*Work to complete*. Word for word, copy every line of the data.

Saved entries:
• • •
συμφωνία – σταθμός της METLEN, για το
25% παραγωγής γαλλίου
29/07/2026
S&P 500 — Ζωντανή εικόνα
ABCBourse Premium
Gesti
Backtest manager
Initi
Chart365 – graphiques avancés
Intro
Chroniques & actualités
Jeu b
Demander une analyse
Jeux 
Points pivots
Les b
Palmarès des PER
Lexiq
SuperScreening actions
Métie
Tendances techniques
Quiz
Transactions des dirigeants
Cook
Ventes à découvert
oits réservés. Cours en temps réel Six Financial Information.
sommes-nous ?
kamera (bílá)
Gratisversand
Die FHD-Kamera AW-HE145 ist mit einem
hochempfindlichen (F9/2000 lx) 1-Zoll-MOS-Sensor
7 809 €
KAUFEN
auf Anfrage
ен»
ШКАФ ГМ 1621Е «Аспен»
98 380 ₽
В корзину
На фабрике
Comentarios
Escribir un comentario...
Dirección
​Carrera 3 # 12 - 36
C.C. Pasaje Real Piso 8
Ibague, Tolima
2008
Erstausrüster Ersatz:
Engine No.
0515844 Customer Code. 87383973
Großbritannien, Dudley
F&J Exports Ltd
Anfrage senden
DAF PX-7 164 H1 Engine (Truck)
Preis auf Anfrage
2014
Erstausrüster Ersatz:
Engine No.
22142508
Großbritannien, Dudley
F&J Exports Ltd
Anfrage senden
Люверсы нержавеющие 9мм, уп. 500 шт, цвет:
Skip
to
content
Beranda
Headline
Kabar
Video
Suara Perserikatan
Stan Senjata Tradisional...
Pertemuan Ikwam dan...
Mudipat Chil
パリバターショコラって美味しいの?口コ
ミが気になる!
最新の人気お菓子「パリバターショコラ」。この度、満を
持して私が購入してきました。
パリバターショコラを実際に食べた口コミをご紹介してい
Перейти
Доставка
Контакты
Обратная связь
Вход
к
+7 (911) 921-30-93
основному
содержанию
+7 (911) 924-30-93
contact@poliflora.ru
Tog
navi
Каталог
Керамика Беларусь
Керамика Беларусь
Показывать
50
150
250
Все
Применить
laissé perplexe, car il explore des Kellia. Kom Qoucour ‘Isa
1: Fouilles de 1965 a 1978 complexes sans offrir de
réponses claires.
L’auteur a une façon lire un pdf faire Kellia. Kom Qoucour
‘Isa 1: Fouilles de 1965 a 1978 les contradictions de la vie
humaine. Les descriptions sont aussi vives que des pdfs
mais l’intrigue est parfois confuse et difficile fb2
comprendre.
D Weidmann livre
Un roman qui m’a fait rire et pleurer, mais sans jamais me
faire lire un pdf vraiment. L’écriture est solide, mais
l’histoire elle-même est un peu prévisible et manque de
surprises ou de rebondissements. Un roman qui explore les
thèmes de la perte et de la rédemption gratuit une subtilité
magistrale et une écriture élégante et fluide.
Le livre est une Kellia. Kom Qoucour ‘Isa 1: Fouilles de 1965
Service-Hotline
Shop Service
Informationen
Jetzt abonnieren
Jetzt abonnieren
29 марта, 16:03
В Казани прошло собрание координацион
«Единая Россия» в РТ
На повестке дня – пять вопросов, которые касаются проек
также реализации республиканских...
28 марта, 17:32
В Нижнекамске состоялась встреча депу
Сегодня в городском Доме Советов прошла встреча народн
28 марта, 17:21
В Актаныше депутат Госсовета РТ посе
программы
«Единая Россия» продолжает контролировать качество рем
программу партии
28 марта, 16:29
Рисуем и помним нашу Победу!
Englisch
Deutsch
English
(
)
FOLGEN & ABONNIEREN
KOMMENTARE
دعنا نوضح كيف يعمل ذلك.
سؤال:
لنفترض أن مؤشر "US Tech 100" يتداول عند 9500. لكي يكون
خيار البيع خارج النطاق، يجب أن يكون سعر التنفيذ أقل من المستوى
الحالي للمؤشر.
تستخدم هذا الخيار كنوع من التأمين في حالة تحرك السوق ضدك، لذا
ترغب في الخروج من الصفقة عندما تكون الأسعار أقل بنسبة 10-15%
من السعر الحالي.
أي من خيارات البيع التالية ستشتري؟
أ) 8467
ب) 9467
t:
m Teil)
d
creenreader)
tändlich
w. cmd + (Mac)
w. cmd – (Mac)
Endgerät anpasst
• • •
*Task result*.
συμφωνία – σταθμός της METLEN, για το
25% παραγωγής γαλλίου
29/07/2026
S&P 500 — Ζωντανή εικόνα
ABCBourse Premium
Gesti
Backtest manager
Initi
Chart365 – graphiques avancés
Intro
Chroniques & actualités
Jeu b
Demander une analyse
Jeux 
Points pivots
Les b
Palmarès des PER
Lexiq
SuperScreening actions
Métie
Tendances techniques
Quiz
Transactions des dirigeants
Cook
Ventes à découvert
oits réservés. Cours en temps réel Six Financial Information.
sommes-nous ?
kamera (bílá)
Gratisversand
Die FHD-Kamera AW-HE145 ist mit einem
hochempfindlichen (F9/2000 lx) 1-Zoll-MOS-Sensor
7 809 €
KAUFEN
auf Anfrage
ен»
ШКАФ ГМ 1621Е «Аспен»
98 380 ₽
В корзину
На фабрике
Comentarios
Escribir un comentario...
Dirección
​Carrera 3 # 12 - 36
C.C. Pasaje Real Piso 8
Ibague, Tolima
2008
Erstausrüster Ersatz:
Engine No.
0515844 Customer Code. 87383973
Großbritannien, Dudley
F&J Exports Ltd
Anfrage senden
DAF PX-7 164 H1 Engine (Truck)
Preis auf Anfrage
2014
Erstausrüster Ersatz:
Engine No.
22142508
Großbritannien, Dudley
F&J Exports Ltd
Anfrage senden
Люверсы нержавеющие 9мм, уп. 500 шт, цвет:
Skip
to
content
Beranda
Headline
Kabar
Video
Suara Perserikatan
Stan Senjata Tradisional...
Pertemuan Ikwam dan...
Mudipat Chil
パリバターショコラって美味しいの?口コ
ミが気になる!
最新の人気お菓子「パリバターショコラ」。この度、満を
持して私が購入してきました。
パリバターショコラを実際に食べた口コミをご紹介してい
Перейти
Доставка
Контакты
Обратная связь
Вход
к
+7 (911) 921-30-93
основному
содержанию
+7 (911) 924-30-93
contact@poliflora.ru
Tog
navi
Каталог
Керамика Беларусь
Керамика Беларусь
Показывать
50
150
250
Все
Применить
laissé perplexe, car il explore des Kellia. Kom Qoucour ‘Isa
1: Fouilles de 1965 a 1978 complexes sans offrir de
réponses claires.
L’auteur a une façon lire un pdf faire Kellia. Kom Qoucour
‘Isa 1: Fouilles de 1965 a 1978 les contradictions de la vie
humaine. Les descriptions sont aussi vives que des pdfs
mais l’intrigue est parfois confuse et difficile fb2
comprendre.
D Weidmann livre
Un roman qui m’a fait rire et pleurer, mais sans jamais me
faire lire un pdf vraiment. L’écriture est solide, mais
l’histoire elle-même est un peu prévisible et manque de
surprises ou de rebondissements. Un roman qui explore les
thèmes de la perte et de la rédemption gratuit une subtilité
magistrale et une écriture élégante et fluide.
Le livre est une Kellia. Kom Qoucour ‘Isa 1: Fouilles de 1965
Service-Hotline
Shop Service
Informationen
Jetzt abonnieren
Jetzt abonnieren
29 марта, 16:03
В Казани прошло собрание координацион
«Единая Россия» в РТ
На повестке дня – пять вопросов, которые касаются проек
также реализации республиканских...
28 марта, 17:32
В Нижнекамске состоялась встреча депу
Сегодня в городском Доме Советов прошла встреча народн
28 марта, 17:21
В Актаныше депутат Госсовета РТ посе
программы
«Единая Россия» продолжает контролировать качество рем
программу партии
28 марта, 16:29
Рисуем и помним нашу Победу!
Englisch
Deutsch
English
(
)
FOLGEN & ABONNIEREN
KOMMENTARE
دعنا نوضح كيف يعمل ذلك.
سؤال:
لنفترض أن مؤشر "US Tech 100" يتداول عند 9500. لكي يكون
خيار البيع خارج النطاق، يجب أن يكون سعر التنفيذ أقل من المستوى
الحالي للمؤشر.
تستخدم هذا الخيار كنوع من التأمين في حالة تحرك السوق ضدك، لذا
ترغب في الخروج من الصفقة عندما تكون الأسعار أقل بنسبة 10-15%
من السعر الحالي.
أي من خيارات البيع التالية ستشتري؟
أ) 8467
ب) 9467
t:
m Teil)
d
creenreader)
tändlich
w. cmd + (Mac)
w. cmd – (Mac)
Endgerät anpasst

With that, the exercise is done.